Tomasz Łapiński, dyrektor finansowy Ronsona, tłumaczy pogorszenie wyników tym, że w II kwartale spółka nie zakończyła żadnego projektu, przez co przekazała nabywcom tylko 10 lokali (w całym półroczu 57). Dodatkowo odnotowała też wzrost udziału w sprzedaży domów, które z reguły odznaczają się niższymi marżami.
Ronson realizuje obecnie projekty na około 780 lokali, z których większość zostanie zakończona w II i III kwartale 2012 r. – Najbliższe trzy kwartały nie będą dla spółki szczególne. Od II kwartału 2012 r. spodziewamy się jednak wystrzału wyników w związku z planami przekazywania realizowanych obecnie projektów – mówi Łapiński. – Liczymy, że 2011 r. uda nam się zakończyć na plusie. Cały przyszły rok będzie natomiast rekordowy pod względem wyników, lepszy od 2010 r. – dodaje. W minionym roku Ronson miał 241,3 mln zł przychodów i 35,1 mln zł zysku netto. Pod względem zysków najlepszym w historii był natomiast 2007 r., gdy spółka wypracowała 38,9 mln zł zarobku przy 129,6 mln zł obrotów.
Ronson negocjuje warunki przejęcia kilku nieruchomości w Warszawie.- Prowadzimy bardo zaawansowane rozmowy dotyczące pięciu gruntów. Na wszystkie na pewno nie starczy nam pieniędzy z emisji obligacji (o wartości 87,5 mln zł – red.), ale bylibyśmy zadowoleni, gdyby przed końcem roku udało się zamknąć dwa-trzy tematy – mówi Łapiński.

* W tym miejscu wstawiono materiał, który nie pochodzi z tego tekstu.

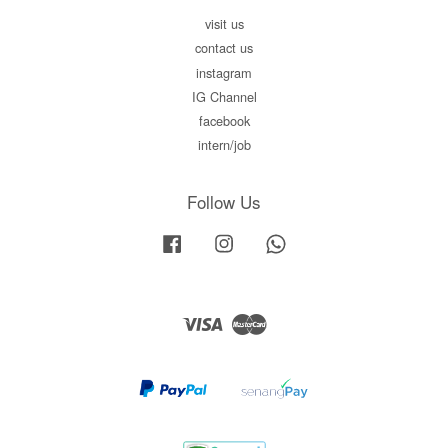
visit us
contact us
instagram
IG Channel
facebook
intern/job
Follow Us
Facebook
Instagram
Whatsapp
Visa
Master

Z raportu półrocznego Ronsona wynika, że spółka za 30 mln zł kupiła jednostki uczestnictwa w Idea Premium SFIO, który inwestuje w obligacje skarbowe i korporacyjne. – Alokowaliśmy tak część gotówki w związku z przedłużającymi się negocjacjami. Stopa zwrotu powinna być dzięki temu o 2-3 pkt proc. wyższa niż w wypadku lokat. Dzięki temu udaje się nam obniżyć efektywny koszt finansowania dłużnego. Jak tylko zakończymy negocjacje, to wycofamy te pieniądze – mówi Łapiński.